Page Analyzer FAQ


Page Analyzer FAQ

How to use the Page Analyzer, what is the best keyword density ?

The Page Analyzer is primarily intended to see if a search engine can easily 'understand' what search terms are most relevant for a page. If your main phrase/keyword is not occurring among the top phrases (as detected by the tool) there is a good chance that a search engine will not grasp what the main phrases of that page are either.

We recommend targeting multiple variations of your main search term. This could include the plural and singular version of your keywords, and also synonyms and very similar terms. For example: If your target keyword would be hotel amsterdam , also target hotels amsterdam, amsterdam hotel, amsterdam hotels, hotel in amsterdam, and hotels in amsterdam

When optimising pages, we recommend making the top keywords occur in as many elements as possible (title, heading, anchor text etc). Make sure your targeted phrases and keywords are listed by the tool among the top phrases on the page. That means they will probably be among the phrases with the highest keyword density, on that page.
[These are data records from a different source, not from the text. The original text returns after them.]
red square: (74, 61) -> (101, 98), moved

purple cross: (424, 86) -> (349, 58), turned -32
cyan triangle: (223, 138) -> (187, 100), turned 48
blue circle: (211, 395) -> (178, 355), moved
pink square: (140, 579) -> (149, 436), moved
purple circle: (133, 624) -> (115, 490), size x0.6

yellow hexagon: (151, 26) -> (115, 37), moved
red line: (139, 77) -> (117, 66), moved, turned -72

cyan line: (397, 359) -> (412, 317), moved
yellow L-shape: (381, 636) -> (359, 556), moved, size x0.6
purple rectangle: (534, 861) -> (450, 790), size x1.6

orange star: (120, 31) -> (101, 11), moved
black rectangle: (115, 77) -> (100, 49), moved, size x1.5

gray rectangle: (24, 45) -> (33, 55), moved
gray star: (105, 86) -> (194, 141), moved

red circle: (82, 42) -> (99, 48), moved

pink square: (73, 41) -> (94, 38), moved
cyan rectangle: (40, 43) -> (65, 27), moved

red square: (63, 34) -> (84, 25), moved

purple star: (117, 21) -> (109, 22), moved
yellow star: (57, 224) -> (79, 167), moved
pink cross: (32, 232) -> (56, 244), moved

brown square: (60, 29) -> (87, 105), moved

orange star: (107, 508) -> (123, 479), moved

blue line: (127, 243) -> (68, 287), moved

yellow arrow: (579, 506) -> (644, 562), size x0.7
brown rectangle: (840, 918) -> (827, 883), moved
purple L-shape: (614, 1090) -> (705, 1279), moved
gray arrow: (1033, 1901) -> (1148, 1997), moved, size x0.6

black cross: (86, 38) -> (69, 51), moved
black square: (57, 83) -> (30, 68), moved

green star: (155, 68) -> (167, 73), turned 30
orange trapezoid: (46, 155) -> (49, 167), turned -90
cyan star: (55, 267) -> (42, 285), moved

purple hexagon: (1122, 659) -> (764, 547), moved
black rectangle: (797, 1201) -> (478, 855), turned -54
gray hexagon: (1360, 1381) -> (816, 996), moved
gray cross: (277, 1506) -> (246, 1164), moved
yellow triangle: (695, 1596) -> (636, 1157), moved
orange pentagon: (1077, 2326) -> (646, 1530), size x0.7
The actual keyword density and other numbers are not important in our opinion, except relatively within a page. The targeted phrases and keywords should be among the phases with the highest density on one page. The Page Analyzer should probably not be used to compare the actual keyword density numbers of one page to another, unless two pages are very similar and have the same number of words.

Whether other pages and sites use the targeted phrase/keyword to link to the page is also important of course but that is outside of the scope of the Page Analyzer.


What are stopwords ?

Stopwords are words that occur very often and which do not convey any particular meaning.
Examples are 'the', 'a', 'you'

Based on the language we guessed from analyzing a page we will automatically apply a default stopwords list filter in the proper language. If we have one and if you have not disabled it. Currently supported are  Arabic, Czech, Danish, Dutch, Finnish, French, German, Hungarian, Italian, Norwegian,Portugese, Romanian, Spanish, Slovak, Swedish and Russian. 


What is keyword density ?

Keyword Density is the ratio of one word or phrase to the total number of words in a text.

The density of one unique word in a ten word text is 10%.

The density of a unique word that is repeated twice in a ten word text is 20%.


Can Page Analyzer reports be shared publicly ?

Yes they can.

Some pages with external data will only show if the original creator of the report loaded this data.
For example: if the creator did not load the 'Links In' section of the report, it can not be loaded later by users who are not logged in.

Reports expire automatically after 30 days.


What are poisonwords ?

Poisonwords are words that may have a negative influence on your site.They may help identify your page as an unwanted page.

For example, a search engine may decide to rank sites using (too many) words relating to hatred lower, or Google Adsense Public Service Ads may  start showing up when you use death or natural disaster related terms on your page.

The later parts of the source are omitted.